- [EXERCISE REQUIREMENTS] Exactly reproduce the lines of the listing below from the one containing "misdemeanor crimes tied to gun barrels, and" through the one containing "MEN'S SOCKS". Skip the images.

- [WORKING DATA]
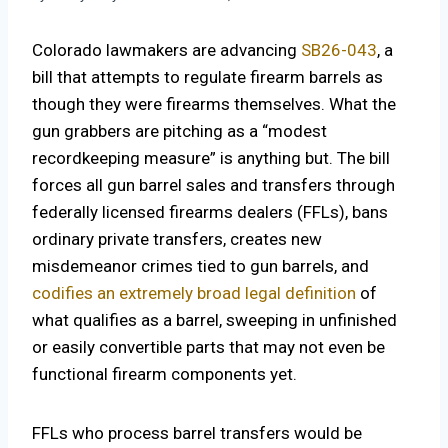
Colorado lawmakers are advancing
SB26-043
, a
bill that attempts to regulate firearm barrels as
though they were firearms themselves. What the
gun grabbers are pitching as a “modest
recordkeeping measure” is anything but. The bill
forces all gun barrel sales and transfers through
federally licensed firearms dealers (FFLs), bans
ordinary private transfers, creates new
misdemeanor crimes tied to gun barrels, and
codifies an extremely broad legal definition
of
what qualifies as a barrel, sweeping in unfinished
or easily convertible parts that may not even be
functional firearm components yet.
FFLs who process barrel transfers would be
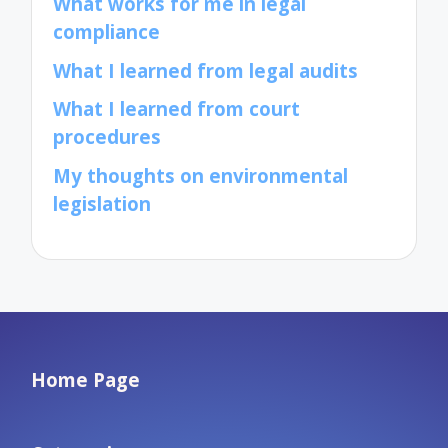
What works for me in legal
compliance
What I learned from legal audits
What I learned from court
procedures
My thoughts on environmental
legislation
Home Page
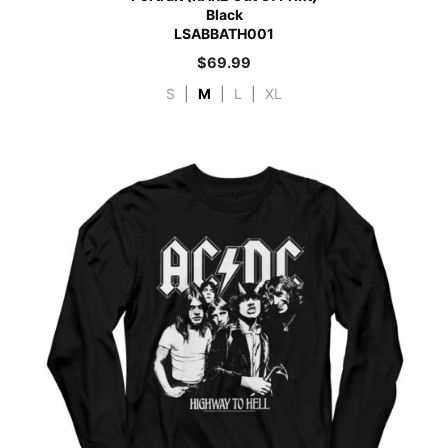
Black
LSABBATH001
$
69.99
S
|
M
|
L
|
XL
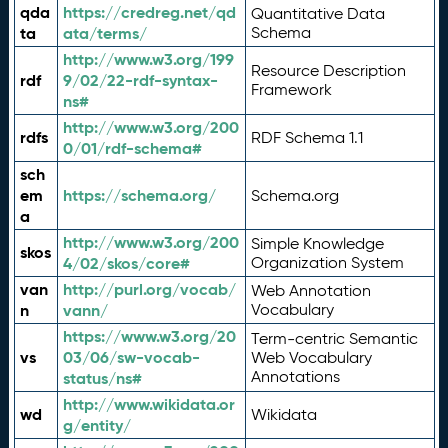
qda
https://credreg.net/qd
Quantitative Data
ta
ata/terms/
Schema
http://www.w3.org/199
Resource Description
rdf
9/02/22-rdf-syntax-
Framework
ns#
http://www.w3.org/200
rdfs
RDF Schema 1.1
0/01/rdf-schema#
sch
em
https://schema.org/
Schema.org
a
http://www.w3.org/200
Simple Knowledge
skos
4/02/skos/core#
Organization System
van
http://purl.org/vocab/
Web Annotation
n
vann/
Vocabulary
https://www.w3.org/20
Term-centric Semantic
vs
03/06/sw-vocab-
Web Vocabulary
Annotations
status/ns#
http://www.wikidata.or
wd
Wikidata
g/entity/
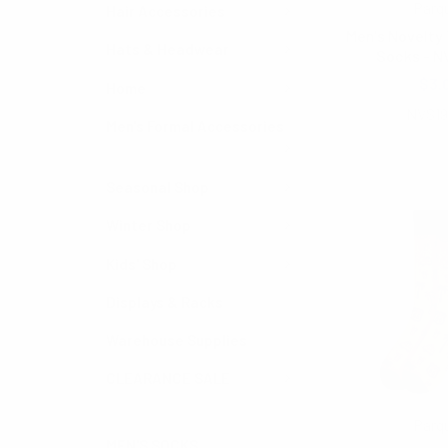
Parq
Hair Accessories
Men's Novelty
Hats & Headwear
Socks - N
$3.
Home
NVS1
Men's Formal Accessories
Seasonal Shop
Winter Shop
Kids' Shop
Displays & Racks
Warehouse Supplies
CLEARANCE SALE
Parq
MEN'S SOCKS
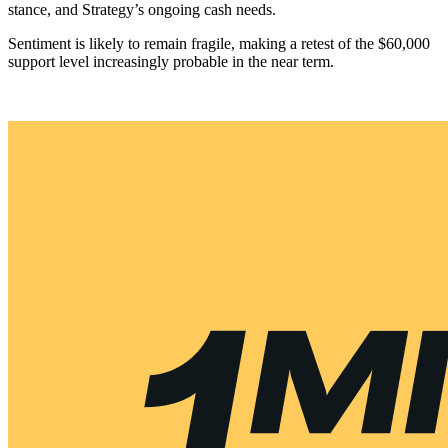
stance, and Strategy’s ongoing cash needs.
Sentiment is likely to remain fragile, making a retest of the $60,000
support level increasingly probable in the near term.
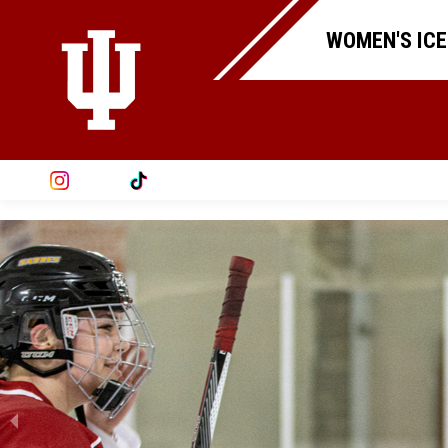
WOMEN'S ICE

- [RESULT BELOW]
misdemeanor crimes tied to gun barrels, and
codifies an extremely broad legal definition
of
what qualifies as a barrel, sweeping in unfinished
or easily convertible parts that may not even be
functional firearm components yet.
FFLs who process barrel transfers would be
What works for me in legal
compliance
What I learned from legal audits
What I learned from court
procedures
My thoughts on environmental
legislation
Home Page
Black
LSABBATH001
$
69.99
S
|
M
|
L
|
XL
qda
https://credreg.net/qd
Quantitative Data
ta
ata/terms/
Schema
http://www.w3.org/199
Resource Description
rdf
9/02/22-rdf-syntax-
Framework
ns#
http://www.w3.org/200
rdfs
RDF Schema 1.1
0/01/rdf-schema#
sch
em
https://schema.org/
Schema.org
a
http://www.w3.org/200
Simple Knowledge
skos
4/02/skos/core#
Organization System
van
http://purl.org/vocab/
Web Annotation
n
vann/
Vocabulary
https://www.w3.org/20
Term-centric Semantic
vs
03/06/sw-vocab-
Web Vocabulary
Annotations
status/ns#
http://www.wikidata.or
wd
Wikidata
g/entity/
Parq
Hair Accessories
Men's Novelty
Hats & Headwear
Socks - N
$3.
Home
NVS1
Men's Formal Accessories
Seasonal Shop
Winter Shop
Kids' Shop
Displays & Racks
Warehouse Supplies
CLEARANCE SALE
Parq
MEN'S SOCKS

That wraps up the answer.